RARA-AVIS: Curt Cannon/Matt Cordell

From: Moorich2@aol.com
Date: 21 Jan 2001


A few days ago Evan Hunter's two Gold Medal books under the name Curt Cannon were discussed and James Reasoner said he thought the stories were originally published in the digest magazine "Manhunt" under another name, perhaps Matt Cordell. That sounded close but not quite right to me. Now that I am back on the same side of the Atlantic with my issues of the magazine, I was able to refresh my memory.

Turns out the stories were published under Evan Hunter's byline but the character's name in the magazine stories was Matt Cordell. I was surprised at how early the stories appeared. Matt Cordell debuted in the very first issue of "Manhunt" in the January 1953 issue. The story was "Die Hard" and the blurb read "Cordell was washed up. His license was gone, his wife was gone, and his self-respect was gone. All he had was a glass of whiskey and a dead man on the barroom floor."

That's a great blurb and also an accurate one. Looking over "Die Hard" again after many years, it reaffirms my memory that the Cordell stories (Cannon in the book publication) were the hardest of hard boiled. Here is the opening:

"The bar was the kind of dimly-lit outhouse you find in any rundown neighborhood, except it was a little more ragged around the edges. There were blue and white streamers crowding the ceiling, arranged in a criss-cross pattern strung up in celebration of some local hero's return a long time ago.
 The mirror behind the bar was cracked, and it lifted one half of my face higher than the other. A little to the right of the bar was a door with a sign that cutely said, "Little Boys." The odor steeping through the woodwork wasn't half as cute."

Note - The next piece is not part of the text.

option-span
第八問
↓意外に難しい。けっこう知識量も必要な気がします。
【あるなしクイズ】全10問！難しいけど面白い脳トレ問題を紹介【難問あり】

These stories may be Hunter's purest efforts in the hard boiled tradition. They retain a toughness that can, in one aspect at least, shock even today. Cordell is a private eye who lost his license after pistol-whipping his new bride's lover. The wife is gone but Cordell's interaction with women in this story (and I believe others in the series) is brutal even for the era.

Looking over the first issue of "Manhunt" again, it is very impressive. The lead story was the opening installment of Mickey Spillane's "Everybody's Watching Me." This was a time when no one sold more copies of a magazine or book than Spillane. But the issue also contains new stories by William Irish
(Woolrich), Kenneth Millar (Ross Macdonald), Richard S. Prather (a Shell Scott story), Frank Kane (a Johnny Liddell story), Hunter, and others less remembered today.

The magazine's references to this issue and upcoming issues listed both Millar and John Ross Macdonald separately as attractions. The second issue would contain a Lew Archer story. It is a reminder to me that Millar had a pre-Lew Archer reputation for this type story His back cover bio in this first issue of Manhunt calls his novel BLUE CITY "one of the finest, toughest most realistic novels ever to appear between covers."

While I have some issues of "Manhunt," I wish I had picked up more back when they were obtainable at reasonable prices.